Le soutien des pédants repose sur la haine à première vue dirigée contre les choses de l'intelligence des obscurantistes. et si l'on s'étonne de ce paradoxe qui voit la victime soutenir son bourreau alors qu'elle professe le détester et le renverser, le système libéral se trouve aujourd'hui soutenu au premier chef par ses membres les moins favorisés - et pas du tout par ses élites dominatrices, qui seront les premières à quitter le navire et à tenter de se recycler dans les nouvelles formes alternatives, violentes ou changeantes.
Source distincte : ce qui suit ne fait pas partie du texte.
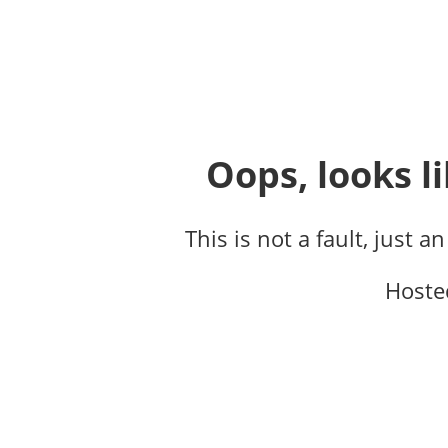
Oops, looks li
This is not a fault, just a
Hoste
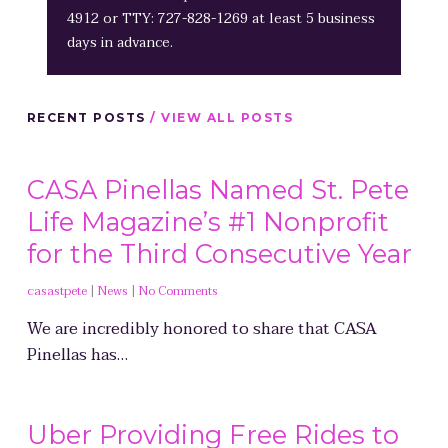
4912 or TTY: 727-828-1269 at least 5 business
days in advance.
RECENT POSTS
/ VIEW ALL POSTS
CASA Pinellas Named St. Pete
Life Magazine’s #1 Nonprofit
for the Third Consecutive Year
casastpete
|
News
|
No Comments
We are incredibly honored to share that CASA
Pinellas has…
Uber Providing Free Rides to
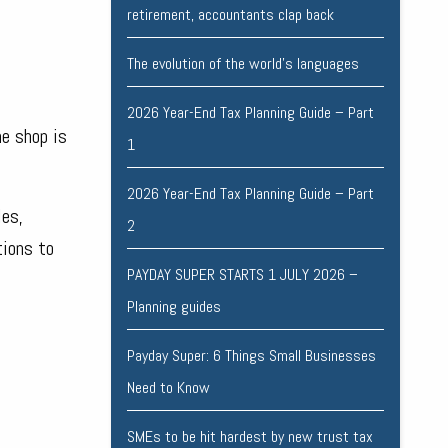
retirement, accountants clap back
The evolution of the world's languages
2026 Year-End Tax Planning Guide – Part
he shop is
1
2026 Year-End Tax Planning Guide – Part
les,
2
tions to
PAYDAY SUPER STARTS 1 JULY 2026 –
Planning guides
Payday Super: 6 Things Small Businesses
Need to Know
SMEs to be hit hardest by new trust tax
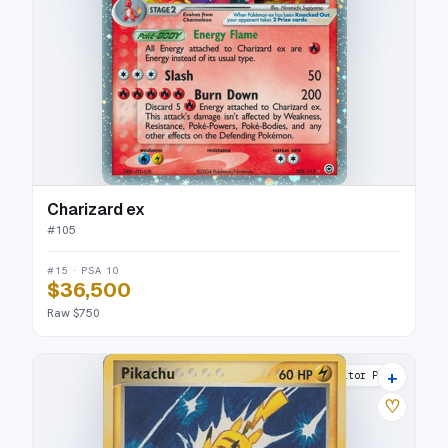
Charizard ex
#
105
#15 · PSA 10
$36,500
Raw $750
+
Poké Card Creator Pack
♡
Ce soutien de l'obscurantisme au pédantisme enferme ces deux catégories à l'intérieur du champ du savoir pour les opposer à la connaissance. Dynamique contre fixité. L'acquisition de la connaissance n'est pas incompatible avec le savoir; tout au contraire, la connaissance présuppose le savoir tout comme le contenant implique le contenu. Mais l'état de finitude n'est pas viable sans l'infini. De même, la connaissance se montre supérieure au savoir. L'illusion funeste du pédant est d'estimer que le plus savant est celui qui connaît, alors que cette erreur d'optique ramène l'infini au fini.
Quant à l'état de l'obscurantisme, il renvoie nécessairement à la finitude. C'est dans le système oligarchique que l'on a besoin d'une majorité d'obscurantistes dominés par une élite de savants (que les obscurantistes haïssent en tout aveuglement, et avec le profit objectif des maîtres, ce qui explique l'expression d'idiot utile). Les obscurantistes sont incompatibles avec le principe de la connaissance : car si l'obscurantisme est l'allié utile du pédantisme qu'il hait mais qu'il sert, la connaissance implique la destruction de l'obscurantisme et de l'ignorance et la progression du savoir au nom du progrès qualitatif (anti-entropique).